La 70enne è provata, mentre la piccola Arina è vispa: «Per lei il viaggio, pur lungo, è stato quasi come andare in vacanza - spiega Elena - I bambini hanno una grande forza e tanto entusiasmo. È invece molto provata mia madre, sia psicologicamente per gli altri parenti e amici rimasti in patria, sia perché ha dovuto abbandonare tutte le cose di una vita. Pensare che nel 1948, con sacrifici, lei e mio padre avevano costruito la casa e nelle cantine interrate avevano approntato un bunker in caso di guerra, visto che ne era appena finita una e temevano che potesse servire. Ma mai avrebbero pensato di dover utilizzare quel bunker 74 anni dopo, come hanno dovuto fare nei giorni scorsi, quando suonavano le sirene d’allarme. Mio nonno è russo e anche mia madre è nata in Russia e nessuno ha mai odiato le persone di diversa nazionalità».

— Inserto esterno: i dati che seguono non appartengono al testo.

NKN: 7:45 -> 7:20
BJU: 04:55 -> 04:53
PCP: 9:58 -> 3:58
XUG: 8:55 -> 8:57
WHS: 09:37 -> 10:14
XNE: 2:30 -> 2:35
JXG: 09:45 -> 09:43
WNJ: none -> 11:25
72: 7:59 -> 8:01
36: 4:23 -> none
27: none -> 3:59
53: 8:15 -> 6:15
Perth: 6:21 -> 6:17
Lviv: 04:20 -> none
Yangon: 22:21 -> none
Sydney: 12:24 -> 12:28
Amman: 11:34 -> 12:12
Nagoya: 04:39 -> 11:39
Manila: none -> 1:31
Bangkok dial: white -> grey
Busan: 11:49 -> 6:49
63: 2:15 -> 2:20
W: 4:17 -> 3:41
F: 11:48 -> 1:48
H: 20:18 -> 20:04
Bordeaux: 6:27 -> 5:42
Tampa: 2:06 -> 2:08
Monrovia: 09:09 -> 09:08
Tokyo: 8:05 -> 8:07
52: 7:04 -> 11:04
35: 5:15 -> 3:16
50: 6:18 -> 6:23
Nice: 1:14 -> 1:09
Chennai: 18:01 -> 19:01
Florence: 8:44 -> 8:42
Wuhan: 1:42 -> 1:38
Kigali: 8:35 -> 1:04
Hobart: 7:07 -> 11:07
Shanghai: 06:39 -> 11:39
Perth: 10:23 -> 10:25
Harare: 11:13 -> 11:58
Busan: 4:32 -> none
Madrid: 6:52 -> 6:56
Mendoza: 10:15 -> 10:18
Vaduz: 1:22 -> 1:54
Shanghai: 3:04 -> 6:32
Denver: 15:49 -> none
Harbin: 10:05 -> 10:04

I profughi parlano di «un viaggio pesante e con molti pericoli e posti di blocco», ma aggiungono di avere «incontrato tanta solidarietà e gente che ci ha rifocillato. Ucraini e russi convivevano in pace e solo la follia di Putin li ha messi gli uni contro gli altri. Alcuni sono stati fucilati addirittura per strada, in un inferno senza fine. Il presidente ucraino è nato nella nostra città, dove vivono i suoi genitori, conducendo una vita modesta. Il Covid da noi sta facendo ancora vittime e con le persone ammassate nei rifugi riprende vigore. Tutti piangono e la vita è diventata impossibile, senza libertà, cibo e medicine, con malati che muoiono perché gli ospedali prima devono curare i soldati feriti e non ci sono più farmaci».

Intanto, ieri pomeriggio, a San Mauro Mare si è perfezionato un altro ricongiungimento familiare tra ucraini, come anticipato ieri dal “Corriere”.